My competitors can use a cutting edge feature in Chrome that isn't available in IE yet, test it on their dev machine, and ship it. Yes yes, they should test on all platforms first, but Chromium gets lots of upstream cross-platform testing, so they can get away with just shipping it.
If I want to use any HTML5 feature, I have to do all the platform testing I would need to do as though I was developing a browser application. I already ship a JVM with every user download, and it's still smaller than any of the apps on my iPhone. Shipping the Chromium engine with every release is not that expensive.
I agree that swt.jar shouldn't have Chromium embedded inside it. But I think there has to be an "swt-chromium.jar", along with "swt-chromium-win32.win32.x86_64.jar", etc. That way, I can open a browser on any platform and know for sure that it is the specific version of Chromium that I tested against.
https://github.com/wjywbs/javacef is a project that started down this path. In the issues you can see lots of industrial interest, but it never got stable enough to use without building all the binaries from scratch. This is beyond my skill level, but seems like exactly the kind of thing that the SWT team is expert at.
The electron team has been very open about how they integrated with Chromium:
> we can't give up on out-of-the-box engines
2005: If you want to ship a cross-platform app, you can use Cocoa, MFC, and GTK. OR, you can go a lot faster using SWT.
2015: If you want to ship a cross-platform app, you can test your HTML5 components on Safari/Webkit/IE. OR, you can go a lot faster using Electron.
I caught onto this late. When Electron launched, I laughed at how slow and buggy their apps were going to be, because web technology is so unstable. I didn't understand how being able to rely on the browser's stability was going to unlock a really high development velocity for my competitors. And it has done the same for Eclipse's competitors - VSCode and Atom are both very slick. They don't have to test against a million platform combinations - every version guarantees a specific rev of Chromium on all platforms.

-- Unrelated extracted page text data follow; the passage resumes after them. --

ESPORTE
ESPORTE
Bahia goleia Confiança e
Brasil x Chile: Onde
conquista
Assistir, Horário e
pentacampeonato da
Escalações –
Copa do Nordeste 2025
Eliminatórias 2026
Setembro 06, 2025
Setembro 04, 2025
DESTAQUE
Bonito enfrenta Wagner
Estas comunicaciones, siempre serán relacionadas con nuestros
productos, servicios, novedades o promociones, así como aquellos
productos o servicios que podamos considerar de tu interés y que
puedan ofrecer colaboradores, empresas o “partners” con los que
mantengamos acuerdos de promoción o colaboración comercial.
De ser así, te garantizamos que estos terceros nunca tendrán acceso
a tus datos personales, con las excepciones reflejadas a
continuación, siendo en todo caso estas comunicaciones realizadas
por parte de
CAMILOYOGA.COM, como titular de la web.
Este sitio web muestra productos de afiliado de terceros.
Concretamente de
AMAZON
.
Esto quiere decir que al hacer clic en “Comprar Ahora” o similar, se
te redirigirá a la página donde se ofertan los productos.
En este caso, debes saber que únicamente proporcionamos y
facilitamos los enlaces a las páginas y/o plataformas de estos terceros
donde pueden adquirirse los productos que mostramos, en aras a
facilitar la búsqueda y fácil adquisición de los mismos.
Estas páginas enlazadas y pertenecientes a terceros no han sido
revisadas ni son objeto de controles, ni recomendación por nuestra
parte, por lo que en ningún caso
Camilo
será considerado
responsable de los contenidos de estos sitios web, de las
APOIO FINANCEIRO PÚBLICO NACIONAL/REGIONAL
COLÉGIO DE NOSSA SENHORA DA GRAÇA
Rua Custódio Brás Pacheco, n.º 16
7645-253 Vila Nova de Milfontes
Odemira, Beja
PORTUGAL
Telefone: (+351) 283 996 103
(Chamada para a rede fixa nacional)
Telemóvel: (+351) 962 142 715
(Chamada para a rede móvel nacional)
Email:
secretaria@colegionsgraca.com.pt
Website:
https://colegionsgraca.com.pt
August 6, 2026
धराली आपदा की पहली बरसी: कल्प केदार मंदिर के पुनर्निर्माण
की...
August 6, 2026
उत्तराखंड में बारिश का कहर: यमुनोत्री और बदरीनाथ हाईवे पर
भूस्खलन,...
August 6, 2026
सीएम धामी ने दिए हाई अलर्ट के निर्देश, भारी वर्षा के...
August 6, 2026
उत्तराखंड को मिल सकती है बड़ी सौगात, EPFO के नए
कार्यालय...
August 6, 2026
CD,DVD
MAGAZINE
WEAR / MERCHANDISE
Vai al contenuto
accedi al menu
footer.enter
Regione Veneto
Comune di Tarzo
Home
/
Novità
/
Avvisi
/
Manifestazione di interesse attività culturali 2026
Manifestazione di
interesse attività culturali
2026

If SWT's native browser legacy means that it can't take advantage of Electron's "single reliable browser" innovation, then I think we're going to lose. And it's a shame, because there's still a HUGE place in the market where SWT is a perfect fit. Being able to transition back and forth between lightweight native widgets and a reliable cutting-edge browser would be a very powerful capability. VSCode and Atom choke on files that Eclipse handles very well.